Failover API handling

Hi Team,

I have one scenario. When response from upstream API is failed(5XX error code), i need to redirect the request to another backup upstream API. Is this feature available or anything similar to this ?

Does this help?

If not, can you clarify what behavior you are seeking?

Not exactly, the link is talking about health check. In my scenario, i want to redirect to another upstream url if response from first is failed.
Normall scenario :
client - > kong redirects to url1 upstream - > upstream api response is success-> kong redirect response to client
My scenario which i am interested is below:
client - > kong redirects to url1 upstream - > upstream api response is error(code 5XX) -> kong should redirect request to url2 now -> final response of url2 to client

Actually we do have option to configure backup/failover url in WSO2. We want to migrate from wso2 to kong

Of course Kong does failovers. Maybe not an explicit failover, but it certainly does cover the functionality.

The main property involved is the retries property of the Service entity. This does exactly what you think it does. The question now is how does Kong select the next upstream service when a failure occurs?

When using simple dns based loadbalancing (without an upstream entity), Kong will do a round-robin on the dns record. So if it is an A-record or SRV record with multiple entries, that’s where it selects the next upstream service.
The catch is that with an SRV record and non-equal weights, multiple tries might end up with the same backend service. Let’s use an example to explain this. Say we have (an extreme) situation with an SRV record containing:

  • name = a.service.local, weight = 1
  • name = b.service.local, weight = 1000

And let’s assume the Service.retries = 5.

In this case if b.service.local returns a 500, we have 5 more tries to go, but due to the weights, 1 vs 1000, there is a big likelihood that each retry will also hit the same b.service.local. Because on DNS records there is no notion of health, Kong will just retry the next one in line, which might actually be the same one. This problem does not occur with equal weights (or with A records since that doesn’t carry any weight info), since every next one is actually a different entry in that case.
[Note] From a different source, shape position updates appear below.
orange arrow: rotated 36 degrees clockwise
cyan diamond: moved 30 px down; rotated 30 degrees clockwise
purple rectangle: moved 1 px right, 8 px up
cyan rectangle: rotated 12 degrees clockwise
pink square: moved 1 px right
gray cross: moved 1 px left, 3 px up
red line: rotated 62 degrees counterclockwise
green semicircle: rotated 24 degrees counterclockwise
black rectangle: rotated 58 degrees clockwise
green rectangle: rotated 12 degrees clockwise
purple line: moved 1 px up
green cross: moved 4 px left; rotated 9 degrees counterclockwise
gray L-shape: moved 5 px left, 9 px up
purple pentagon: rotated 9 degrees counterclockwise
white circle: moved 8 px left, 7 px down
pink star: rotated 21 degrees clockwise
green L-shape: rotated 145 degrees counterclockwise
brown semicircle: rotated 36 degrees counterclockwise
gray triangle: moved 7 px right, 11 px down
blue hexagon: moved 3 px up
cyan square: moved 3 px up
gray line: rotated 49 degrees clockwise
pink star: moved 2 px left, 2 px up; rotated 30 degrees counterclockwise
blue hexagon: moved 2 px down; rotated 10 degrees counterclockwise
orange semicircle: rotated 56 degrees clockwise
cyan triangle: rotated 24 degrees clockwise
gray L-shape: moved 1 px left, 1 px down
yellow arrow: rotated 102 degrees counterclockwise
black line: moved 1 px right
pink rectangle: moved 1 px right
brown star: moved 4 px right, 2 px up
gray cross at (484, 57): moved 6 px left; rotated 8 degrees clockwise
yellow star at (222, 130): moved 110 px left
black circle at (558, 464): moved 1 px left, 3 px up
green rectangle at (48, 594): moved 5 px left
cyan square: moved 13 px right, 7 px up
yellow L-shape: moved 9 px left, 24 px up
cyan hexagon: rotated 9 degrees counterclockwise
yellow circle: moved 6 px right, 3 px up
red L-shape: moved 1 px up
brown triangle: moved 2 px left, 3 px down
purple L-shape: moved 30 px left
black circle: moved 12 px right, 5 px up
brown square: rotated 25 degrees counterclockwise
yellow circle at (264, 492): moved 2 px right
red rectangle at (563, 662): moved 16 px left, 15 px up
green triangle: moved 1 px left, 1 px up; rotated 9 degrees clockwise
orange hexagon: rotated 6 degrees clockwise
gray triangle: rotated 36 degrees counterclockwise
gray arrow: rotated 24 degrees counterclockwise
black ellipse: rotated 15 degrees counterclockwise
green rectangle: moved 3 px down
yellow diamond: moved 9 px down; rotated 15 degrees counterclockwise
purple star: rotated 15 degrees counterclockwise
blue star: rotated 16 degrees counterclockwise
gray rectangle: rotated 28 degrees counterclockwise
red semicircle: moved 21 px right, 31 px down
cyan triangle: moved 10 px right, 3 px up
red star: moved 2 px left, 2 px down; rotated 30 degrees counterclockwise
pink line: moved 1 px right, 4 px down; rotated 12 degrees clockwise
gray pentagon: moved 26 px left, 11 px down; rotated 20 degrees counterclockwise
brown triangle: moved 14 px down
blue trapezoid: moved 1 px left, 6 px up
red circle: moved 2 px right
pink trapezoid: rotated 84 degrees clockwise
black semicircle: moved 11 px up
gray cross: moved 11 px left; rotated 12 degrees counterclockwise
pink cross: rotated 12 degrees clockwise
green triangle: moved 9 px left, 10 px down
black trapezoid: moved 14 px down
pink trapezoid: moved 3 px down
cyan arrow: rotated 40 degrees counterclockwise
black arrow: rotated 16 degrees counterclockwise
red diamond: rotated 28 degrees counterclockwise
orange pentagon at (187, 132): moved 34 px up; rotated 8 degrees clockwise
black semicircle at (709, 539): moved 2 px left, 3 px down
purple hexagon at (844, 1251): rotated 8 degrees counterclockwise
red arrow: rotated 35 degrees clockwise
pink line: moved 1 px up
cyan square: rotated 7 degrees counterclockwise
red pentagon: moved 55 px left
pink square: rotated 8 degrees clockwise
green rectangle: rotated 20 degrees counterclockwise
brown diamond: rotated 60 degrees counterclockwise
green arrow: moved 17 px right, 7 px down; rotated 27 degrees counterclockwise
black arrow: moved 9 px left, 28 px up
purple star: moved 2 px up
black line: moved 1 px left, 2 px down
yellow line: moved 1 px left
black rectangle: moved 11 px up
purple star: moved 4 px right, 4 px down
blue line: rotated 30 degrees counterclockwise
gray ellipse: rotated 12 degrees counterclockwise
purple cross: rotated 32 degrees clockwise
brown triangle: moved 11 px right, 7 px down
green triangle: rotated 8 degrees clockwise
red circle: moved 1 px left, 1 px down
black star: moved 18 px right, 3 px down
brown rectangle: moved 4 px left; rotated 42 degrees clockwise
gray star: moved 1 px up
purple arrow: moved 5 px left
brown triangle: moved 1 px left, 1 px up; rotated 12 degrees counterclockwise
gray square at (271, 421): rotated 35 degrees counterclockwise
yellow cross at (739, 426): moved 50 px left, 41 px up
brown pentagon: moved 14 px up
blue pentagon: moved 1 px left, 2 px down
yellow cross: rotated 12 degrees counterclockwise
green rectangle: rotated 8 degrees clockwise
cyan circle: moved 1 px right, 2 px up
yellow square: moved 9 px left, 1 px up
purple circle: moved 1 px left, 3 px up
All in all this really is a corner case, and if you have a proper set of backend services and a well chosen retries value, this should be of no concern to you.

Slightly more complex is the loadbalancer case (with an upstream entity). In this case it will do the exact same thing, it will select the next entry in the loadbalancer. But here the balancer does have a notion of health. And once an upstream backend service is considered unhealthy (the circuit-breaker tripped after a number of failures), the balancer will not retry that same backend service.

If you set up “passive” healthchecks, each of the failures will count against the health of the backend service. So with a Service.retries = 5 setting, and a passive healthcheck that fails after eg. 3 failures, you’re completely covered.

Does that help?


Thanks Tieske.
I really don’t want health check to come into picture, because once circuit breaker trips all the next client requests will directly forwarded to URL2 in my scenario. So LoadBalancer might not be good option for me.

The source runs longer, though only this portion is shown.